- _Data provided_:

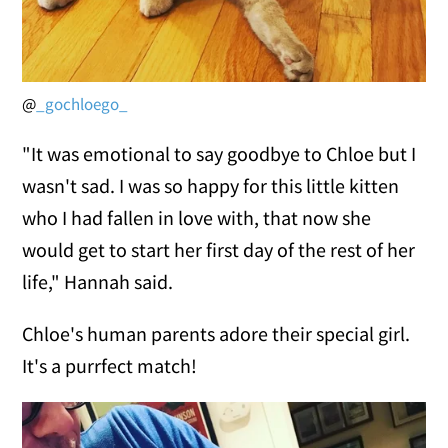
@
_gochloego_
"It was emotional to say goodbye to Chloe but I
wasn't sad. I was so happy for this little kitten
who I had fallen in love with, that now she
would get to start her first day of the rest of her
life," Hannah said.
Chloe's human parents adore their special girl.
It's a purrfect match!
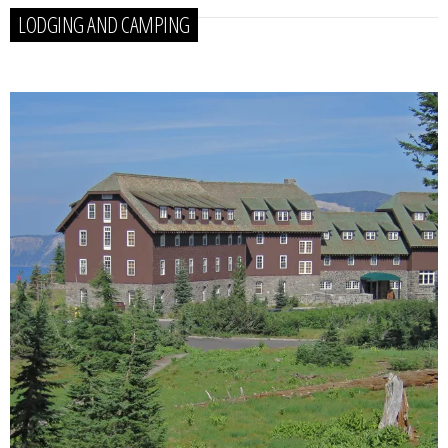
LODGING AND CAMPING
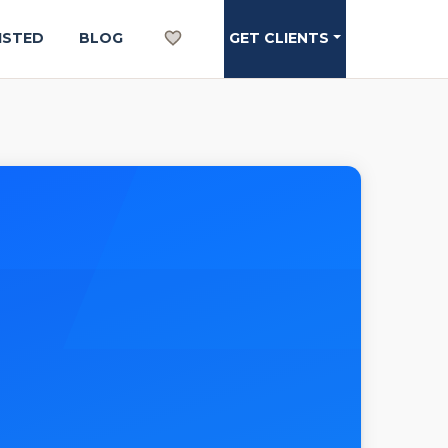
ISTED
BLOG
GET CLIENTS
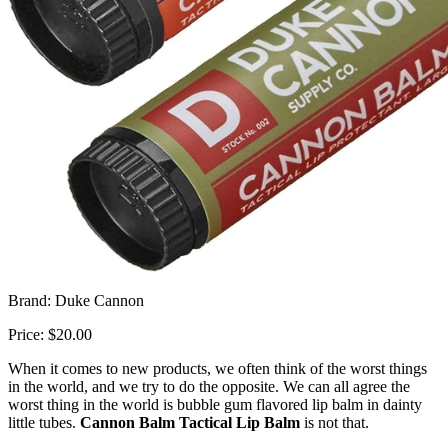
Brand: Duke Cannon
Price: $20.00
When it comes to new products, we often think of the worst things
in the world, and we try to do the opposite. We can all agree the
worst thing in the world is bubble gum flavored lip balm in dainty
little tubes.
Cannon Balm Tactical Lip Balm
is not that.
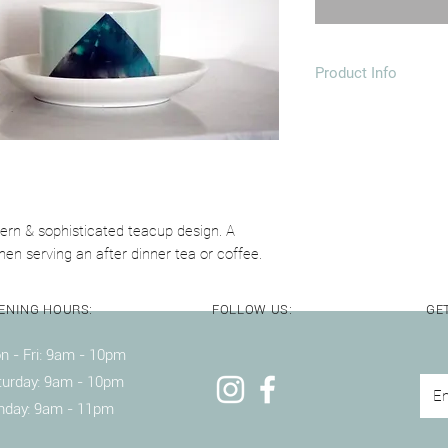
Product Info
1 4oz Ceramic Cup &
Dimensions: 80x55
Dishwasher & Mic
dern & sophisticated teacup design. A
en serving an after dinner tea or coffee.
ENING HOURS:
FOLLOW US:
GET
 - Fri: 9am - 10pm ​​
turday: 9am - 10pm
nday: 9am - 11pm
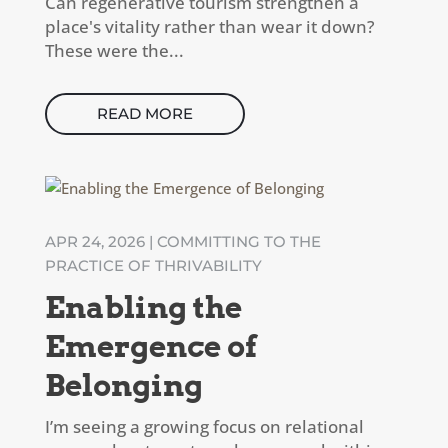
Can regenerative tourism strengthen a
place's vitality rather than wear it down?
These were the...
READ MORE
APR 24, 2026
|
COMMITTING TO THE
PRACTICE OF THRIVABILITY
Enabling the
Emergence of
Belonging
I’m seeing a growing focus on relational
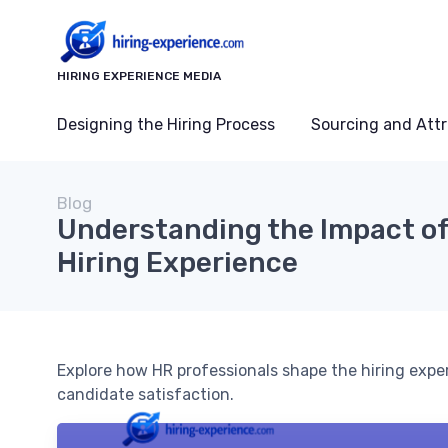
HIRING EXPERIENCE MEDIA
Designing the Hiring Process
Sourcing and Attr
Blog
Understanding the Impact of
Hiring Experience
Explore how HR professionals shape the hiring exp
candidate satisfaction.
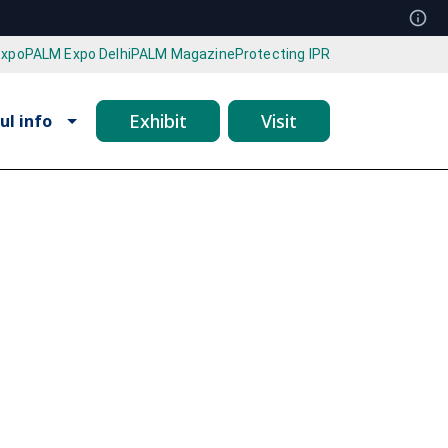
Expo
PALM Expo Delhi
PALM Magazine
Protecting IPR
Exhibit
Visit
ul info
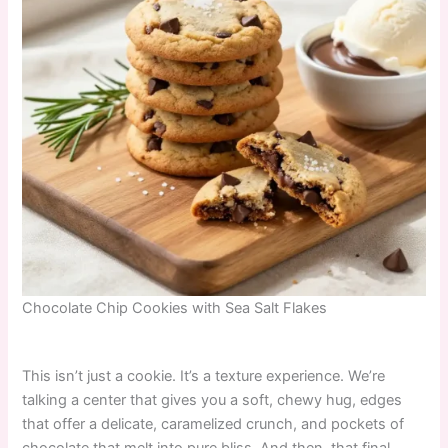
Chocolate Chip Cookies with Sea Salt Flakes
This isn’t just a cookie. It’s a texture experience. We’re
talking a center that gives you a soft, chewy hug, edges
that offer a delicate, caramelized crunch, and pockets of
chocolate that melt into pure bliss. And then, that final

- _Task brief_:
Look through the entries. Copy out each line with "little" in it.

- _Answer section_:
wasn't sad. I was so happy for this little kitten
little tubes.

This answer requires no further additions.